Gesture classification is a simple and at the same time great example of what machine learning can do. It uses lots of "messy" data to classify things.
In this project we will make a classifier with 4 classes, idle, up_down, left_right and circle. This project will be made using an Esp32 board($8), because it is very cheap when compared with the "classic" example using the Arduino Nano 33 BLE Sense($35).
To upload data to the Edge Impulse we need to use the Edge Impulse CLI, follow this tutorial to see how to install it.
The tool we are going to use is the Data Forwarder, this tool uploads the data available in the serial to the Edge Impulse. We need to use an Arduino Sketch to upload data to the serial with some sample frequency and with ", " to separate the data, in this case we will be sending acceleration data.
#include <Adafruit_MPU6050.h>
#include <Adafruit_Sensor.h>
#include <Wire.h>
#define FREQUENCY_HZ 60
#define INTERVAL_MS (1000 / (FREQUENCY_HZ + 1))
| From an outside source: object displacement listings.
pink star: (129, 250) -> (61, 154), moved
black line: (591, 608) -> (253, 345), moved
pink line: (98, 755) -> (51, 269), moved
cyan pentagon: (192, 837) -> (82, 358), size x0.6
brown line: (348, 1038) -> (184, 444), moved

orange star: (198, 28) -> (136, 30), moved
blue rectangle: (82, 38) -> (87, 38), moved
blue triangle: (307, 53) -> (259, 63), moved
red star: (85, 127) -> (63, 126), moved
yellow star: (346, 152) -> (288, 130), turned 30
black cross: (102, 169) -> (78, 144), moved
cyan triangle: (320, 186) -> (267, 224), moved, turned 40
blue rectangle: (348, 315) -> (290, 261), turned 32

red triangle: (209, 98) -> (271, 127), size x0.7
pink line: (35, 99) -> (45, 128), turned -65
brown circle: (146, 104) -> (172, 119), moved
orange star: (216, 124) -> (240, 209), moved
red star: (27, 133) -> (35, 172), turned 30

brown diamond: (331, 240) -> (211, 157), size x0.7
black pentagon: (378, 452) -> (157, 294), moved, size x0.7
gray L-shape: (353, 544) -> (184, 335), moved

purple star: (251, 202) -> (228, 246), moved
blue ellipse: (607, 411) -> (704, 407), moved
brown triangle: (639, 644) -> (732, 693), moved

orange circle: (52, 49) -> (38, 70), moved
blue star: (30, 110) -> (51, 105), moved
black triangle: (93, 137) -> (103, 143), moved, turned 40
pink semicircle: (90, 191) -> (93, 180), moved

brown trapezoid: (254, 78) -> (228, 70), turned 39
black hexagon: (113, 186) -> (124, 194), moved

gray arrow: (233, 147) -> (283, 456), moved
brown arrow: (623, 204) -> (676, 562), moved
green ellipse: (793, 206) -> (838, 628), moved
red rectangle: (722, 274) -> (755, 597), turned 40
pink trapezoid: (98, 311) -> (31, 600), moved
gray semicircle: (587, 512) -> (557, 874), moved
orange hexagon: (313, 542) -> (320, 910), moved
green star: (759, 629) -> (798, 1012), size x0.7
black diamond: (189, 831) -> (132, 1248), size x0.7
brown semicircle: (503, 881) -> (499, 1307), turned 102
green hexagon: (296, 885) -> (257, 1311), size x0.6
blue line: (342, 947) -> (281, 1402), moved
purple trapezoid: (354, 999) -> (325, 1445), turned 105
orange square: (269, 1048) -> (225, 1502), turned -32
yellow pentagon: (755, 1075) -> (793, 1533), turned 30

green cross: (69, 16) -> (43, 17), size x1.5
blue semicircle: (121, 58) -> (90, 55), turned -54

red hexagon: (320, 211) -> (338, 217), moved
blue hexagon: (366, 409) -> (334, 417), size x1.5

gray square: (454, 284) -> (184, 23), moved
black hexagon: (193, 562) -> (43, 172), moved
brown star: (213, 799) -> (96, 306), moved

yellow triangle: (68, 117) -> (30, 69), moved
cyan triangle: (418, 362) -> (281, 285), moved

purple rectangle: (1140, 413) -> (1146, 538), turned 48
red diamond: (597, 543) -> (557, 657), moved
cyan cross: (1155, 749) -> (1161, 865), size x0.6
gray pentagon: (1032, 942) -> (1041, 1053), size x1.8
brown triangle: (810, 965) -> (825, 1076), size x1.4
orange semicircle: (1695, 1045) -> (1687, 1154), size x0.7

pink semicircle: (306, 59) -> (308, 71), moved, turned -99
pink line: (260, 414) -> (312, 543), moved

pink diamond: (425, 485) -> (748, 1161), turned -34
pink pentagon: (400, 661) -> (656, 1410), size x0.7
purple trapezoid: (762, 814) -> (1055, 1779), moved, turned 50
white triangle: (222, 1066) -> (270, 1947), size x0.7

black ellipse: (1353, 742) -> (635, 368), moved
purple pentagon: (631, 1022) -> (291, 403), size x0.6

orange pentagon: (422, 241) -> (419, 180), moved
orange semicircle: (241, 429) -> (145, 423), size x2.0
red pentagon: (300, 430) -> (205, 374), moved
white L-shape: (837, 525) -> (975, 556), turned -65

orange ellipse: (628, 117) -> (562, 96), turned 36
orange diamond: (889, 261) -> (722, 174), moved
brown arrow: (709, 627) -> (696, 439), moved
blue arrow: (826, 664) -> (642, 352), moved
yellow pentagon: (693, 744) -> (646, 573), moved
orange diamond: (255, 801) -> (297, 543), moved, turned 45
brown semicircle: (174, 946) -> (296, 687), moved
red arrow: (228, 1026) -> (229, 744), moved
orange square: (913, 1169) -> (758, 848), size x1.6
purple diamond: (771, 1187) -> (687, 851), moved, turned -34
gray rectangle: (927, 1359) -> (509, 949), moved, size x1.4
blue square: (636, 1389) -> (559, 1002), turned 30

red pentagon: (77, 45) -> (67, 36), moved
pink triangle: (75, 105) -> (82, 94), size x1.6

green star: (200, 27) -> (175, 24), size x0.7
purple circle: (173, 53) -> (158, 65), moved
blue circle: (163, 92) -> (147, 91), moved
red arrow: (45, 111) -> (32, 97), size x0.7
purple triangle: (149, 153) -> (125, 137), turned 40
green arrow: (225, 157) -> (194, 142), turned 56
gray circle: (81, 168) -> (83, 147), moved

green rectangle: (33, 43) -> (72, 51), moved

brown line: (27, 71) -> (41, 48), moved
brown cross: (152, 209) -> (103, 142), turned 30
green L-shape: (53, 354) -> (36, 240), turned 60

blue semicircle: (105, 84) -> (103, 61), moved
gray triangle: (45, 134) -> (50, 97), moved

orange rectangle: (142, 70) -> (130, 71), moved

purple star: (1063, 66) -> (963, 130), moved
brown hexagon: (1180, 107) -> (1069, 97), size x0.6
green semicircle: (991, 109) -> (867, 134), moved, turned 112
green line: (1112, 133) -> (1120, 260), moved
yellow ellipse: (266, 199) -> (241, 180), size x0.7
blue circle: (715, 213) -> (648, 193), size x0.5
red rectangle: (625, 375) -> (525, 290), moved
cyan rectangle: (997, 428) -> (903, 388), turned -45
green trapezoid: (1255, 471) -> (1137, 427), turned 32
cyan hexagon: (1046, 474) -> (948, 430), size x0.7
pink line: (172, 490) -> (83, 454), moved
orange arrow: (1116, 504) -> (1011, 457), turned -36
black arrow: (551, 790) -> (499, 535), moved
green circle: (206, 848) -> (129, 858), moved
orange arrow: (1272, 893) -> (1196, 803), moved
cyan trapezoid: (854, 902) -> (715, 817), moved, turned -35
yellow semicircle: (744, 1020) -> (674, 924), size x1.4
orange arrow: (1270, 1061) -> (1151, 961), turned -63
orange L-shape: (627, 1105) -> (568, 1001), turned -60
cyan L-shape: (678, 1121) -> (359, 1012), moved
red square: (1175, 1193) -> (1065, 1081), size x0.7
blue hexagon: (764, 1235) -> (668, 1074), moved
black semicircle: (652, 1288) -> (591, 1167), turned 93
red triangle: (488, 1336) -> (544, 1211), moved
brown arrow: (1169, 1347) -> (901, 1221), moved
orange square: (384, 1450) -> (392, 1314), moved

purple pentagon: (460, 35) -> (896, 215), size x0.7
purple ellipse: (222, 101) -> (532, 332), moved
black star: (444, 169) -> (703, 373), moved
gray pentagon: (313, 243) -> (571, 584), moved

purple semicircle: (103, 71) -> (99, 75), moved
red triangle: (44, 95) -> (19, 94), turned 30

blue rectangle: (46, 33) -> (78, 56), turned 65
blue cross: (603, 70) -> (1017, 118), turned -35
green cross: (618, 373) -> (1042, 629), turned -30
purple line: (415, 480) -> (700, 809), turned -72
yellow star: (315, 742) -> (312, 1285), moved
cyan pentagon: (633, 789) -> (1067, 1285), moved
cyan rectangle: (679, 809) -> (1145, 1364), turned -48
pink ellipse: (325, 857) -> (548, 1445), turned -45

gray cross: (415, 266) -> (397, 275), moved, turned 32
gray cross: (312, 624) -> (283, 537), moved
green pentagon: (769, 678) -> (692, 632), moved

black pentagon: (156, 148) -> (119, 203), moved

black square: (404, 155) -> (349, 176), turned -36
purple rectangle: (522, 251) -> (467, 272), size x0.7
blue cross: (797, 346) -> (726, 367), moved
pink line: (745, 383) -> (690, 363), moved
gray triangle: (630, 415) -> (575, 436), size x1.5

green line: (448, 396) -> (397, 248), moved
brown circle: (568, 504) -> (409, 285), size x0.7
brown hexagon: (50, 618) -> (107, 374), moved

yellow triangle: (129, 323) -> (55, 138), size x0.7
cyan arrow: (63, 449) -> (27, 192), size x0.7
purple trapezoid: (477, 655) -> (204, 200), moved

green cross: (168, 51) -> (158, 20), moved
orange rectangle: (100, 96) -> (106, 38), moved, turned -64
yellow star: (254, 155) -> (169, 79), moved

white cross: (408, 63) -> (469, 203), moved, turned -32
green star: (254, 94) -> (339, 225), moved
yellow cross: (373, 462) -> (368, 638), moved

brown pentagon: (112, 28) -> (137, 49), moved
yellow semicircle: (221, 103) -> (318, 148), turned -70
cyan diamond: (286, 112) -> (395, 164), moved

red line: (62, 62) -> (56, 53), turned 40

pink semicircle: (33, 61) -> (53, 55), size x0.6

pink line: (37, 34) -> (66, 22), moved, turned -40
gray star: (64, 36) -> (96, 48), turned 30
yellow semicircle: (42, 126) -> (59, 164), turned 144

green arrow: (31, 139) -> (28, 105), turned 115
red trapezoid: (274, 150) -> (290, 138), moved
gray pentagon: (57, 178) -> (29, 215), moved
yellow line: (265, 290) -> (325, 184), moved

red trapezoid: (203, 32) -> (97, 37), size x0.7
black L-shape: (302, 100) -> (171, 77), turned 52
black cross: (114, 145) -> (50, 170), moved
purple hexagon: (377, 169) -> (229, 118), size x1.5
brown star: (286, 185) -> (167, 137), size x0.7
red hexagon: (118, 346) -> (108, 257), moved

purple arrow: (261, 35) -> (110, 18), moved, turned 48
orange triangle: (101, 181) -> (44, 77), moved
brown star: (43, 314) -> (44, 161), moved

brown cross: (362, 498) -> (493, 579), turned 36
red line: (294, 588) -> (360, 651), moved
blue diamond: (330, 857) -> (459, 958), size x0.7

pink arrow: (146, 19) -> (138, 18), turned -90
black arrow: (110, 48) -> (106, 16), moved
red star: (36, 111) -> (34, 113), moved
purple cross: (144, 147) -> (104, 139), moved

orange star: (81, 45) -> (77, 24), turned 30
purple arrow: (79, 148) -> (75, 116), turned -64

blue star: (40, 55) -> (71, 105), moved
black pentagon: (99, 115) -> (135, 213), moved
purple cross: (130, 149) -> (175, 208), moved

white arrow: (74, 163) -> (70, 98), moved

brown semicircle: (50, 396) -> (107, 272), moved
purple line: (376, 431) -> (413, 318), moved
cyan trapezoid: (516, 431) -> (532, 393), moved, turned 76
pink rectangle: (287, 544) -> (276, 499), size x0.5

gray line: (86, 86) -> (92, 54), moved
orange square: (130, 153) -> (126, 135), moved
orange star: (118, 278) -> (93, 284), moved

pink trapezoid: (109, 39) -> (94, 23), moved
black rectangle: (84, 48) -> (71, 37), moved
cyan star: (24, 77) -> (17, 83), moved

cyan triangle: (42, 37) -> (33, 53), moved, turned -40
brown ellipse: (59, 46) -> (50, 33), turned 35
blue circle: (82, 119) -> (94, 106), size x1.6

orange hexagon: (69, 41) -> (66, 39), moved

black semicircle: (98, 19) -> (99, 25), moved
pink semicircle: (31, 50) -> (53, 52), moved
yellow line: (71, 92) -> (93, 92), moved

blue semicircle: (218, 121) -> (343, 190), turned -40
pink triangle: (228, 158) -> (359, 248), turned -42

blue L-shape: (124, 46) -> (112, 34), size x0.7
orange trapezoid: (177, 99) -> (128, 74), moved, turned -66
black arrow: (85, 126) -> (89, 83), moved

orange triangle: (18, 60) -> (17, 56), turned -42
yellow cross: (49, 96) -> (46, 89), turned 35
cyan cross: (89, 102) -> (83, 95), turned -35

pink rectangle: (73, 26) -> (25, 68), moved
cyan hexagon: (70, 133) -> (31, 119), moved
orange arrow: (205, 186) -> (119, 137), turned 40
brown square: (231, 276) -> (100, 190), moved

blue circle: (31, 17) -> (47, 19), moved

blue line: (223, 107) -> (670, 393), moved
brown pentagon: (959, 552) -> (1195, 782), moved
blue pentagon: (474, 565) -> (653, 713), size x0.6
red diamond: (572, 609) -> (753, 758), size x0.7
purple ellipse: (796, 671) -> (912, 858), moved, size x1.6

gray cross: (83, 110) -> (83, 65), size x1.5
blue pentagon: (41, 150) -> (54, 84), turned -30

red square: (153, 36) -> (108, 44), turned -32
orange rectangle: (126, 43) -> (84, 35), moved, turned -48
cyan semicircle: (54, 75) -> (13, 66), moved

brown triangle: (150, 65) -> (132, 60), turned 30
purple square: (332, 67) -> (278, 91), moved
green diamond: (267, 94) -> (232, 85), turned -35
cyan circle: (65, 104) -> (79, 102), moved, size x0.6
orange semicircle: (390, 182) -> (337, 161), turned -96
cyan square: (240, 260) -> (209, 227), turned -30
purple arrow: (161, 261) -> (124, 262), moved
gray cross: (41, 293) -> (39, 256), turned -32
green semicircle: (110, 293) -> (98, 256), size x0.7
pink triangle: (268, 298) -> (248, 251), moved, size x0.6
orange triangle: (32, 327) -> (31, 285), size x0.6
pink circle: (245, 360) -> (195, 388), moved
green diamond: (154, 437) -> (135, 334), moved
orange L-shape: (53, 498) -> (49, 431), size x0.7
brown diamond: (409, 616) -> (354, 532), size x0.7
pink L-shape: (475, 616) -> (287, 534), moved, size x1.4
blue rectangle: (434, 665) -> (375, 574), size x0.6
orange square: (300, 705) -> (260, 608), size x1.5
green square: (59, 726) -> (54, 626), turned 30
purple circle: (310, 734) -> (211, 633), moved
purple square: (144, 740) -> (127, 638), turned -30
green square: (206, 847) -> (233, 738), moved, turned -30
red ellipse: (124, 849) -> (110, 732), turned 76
// objeto da classe Adafruit_MPU6050
Adafruit_MPU6050 mpu;
static unsigned long last_interval_ms = 0;
void setup() {
Serial.begin(115200);
Serial.println("Classificador de gestos com TinyML");
// Try to initialize!
if (!mpu.begin()) {
Serial.println("Failed to find MPU6050 chip");
while (1) {
delay(10);
}
}
Serial.println("MPU6050 Found!");
mpu.setAccelerometerRange(MPU6050_RANGE_8_G);
Serial.print("Accelerometer range set to: ");
switch (mpu.getAccelerometerRange()) {
case MPU6050_RANGE_2_G:
Serial.println("+-2G");
break;
case MPU6050_RANGE_4_G:
Serial.println("+-4G");
break;
case MPU6050_RANGE_8_G:
Serial.println("+-8G");
break;
case MPU6050_RANGE_16_G:
Serial.println("+-16G");
break;
}
mpu.setGyroRange(MPU6050_RANGE_500_DEG);
Serial.print("Gyro range set to: ");
switch (mpu.getGyroRange()) {
case MPU6050_RANGE_250_DEG:
Serial.println("+- 250 deg/s");
break;
case MPU6050_RANGE_500_DEG:
Serial.println("+- 500 deg/s");
break;
case MPU6050_RANGE_1000_DEG:
Serial.println("+- 1000 deg/s");
break;
case MPU6050_RANGE_2000_DEG:
Serial.println("+- 2000 deg/s");
break;
}
mpu.setFilterBandwidth(MPU6050_BAND_21_HZ);
Serial.print("Filter bandwidth set to: ");
switch (mpu.getFilterBandwidth()) {
case MPU6050_BAND_260_HZ:
Serial.println("260 Hz");
break;
case MPU6050_BAND_184_HZ:
Serial.println("184 Hz");
break;
case MPU6050_BAND_94_HZ:
Serial.println("94 Hz");
break;
case MPU6050_BAND_44_HZ:
Serial.println("44 Hz");
break;
case MPU6050_BAND_21_HZ:
Serial.println("21 Hz");
break;
case MPU6050_BAND_10_HZ:
Serial.println("10 Hz");
break;
case MPU6050_BAND_5_HZ:
Serial.println("5 Hz");
break;
}
Serial.println("");
delay(100);
}
void loop() {
sensors_event_t a, g, temp;
if (millis() > last_interval_ms + INTERVAL_MS) {
last_interval_ms = millis();
mpu.getEvent(&a, &g, &temp);
Serial.print(a.acceleration.x);
Serial.print(",");
Serial.print(a.acceleration.y);
Serial.print(",");
Serial.println(a.acceleration.z);
}
}
After the Esp32 board is ready to send data we need to connect our Edge Impulse account with the CLI, it should like this:
- It is important to understand the limitations of this method, we can´t use it to upload audio data for example, since the sampling frequency should be at least two times higher then the maximum frequency of the signal( Nyquist sampling theorem) and we can´t transmit data at such high frequency using the serial.
After that you can start to gather some data, you can do a lot of moviments, just make sure that they are not much alike( you will be able to decide this in the feature explorer later).
An impulse is the set of acquisition, processing and inferencing data.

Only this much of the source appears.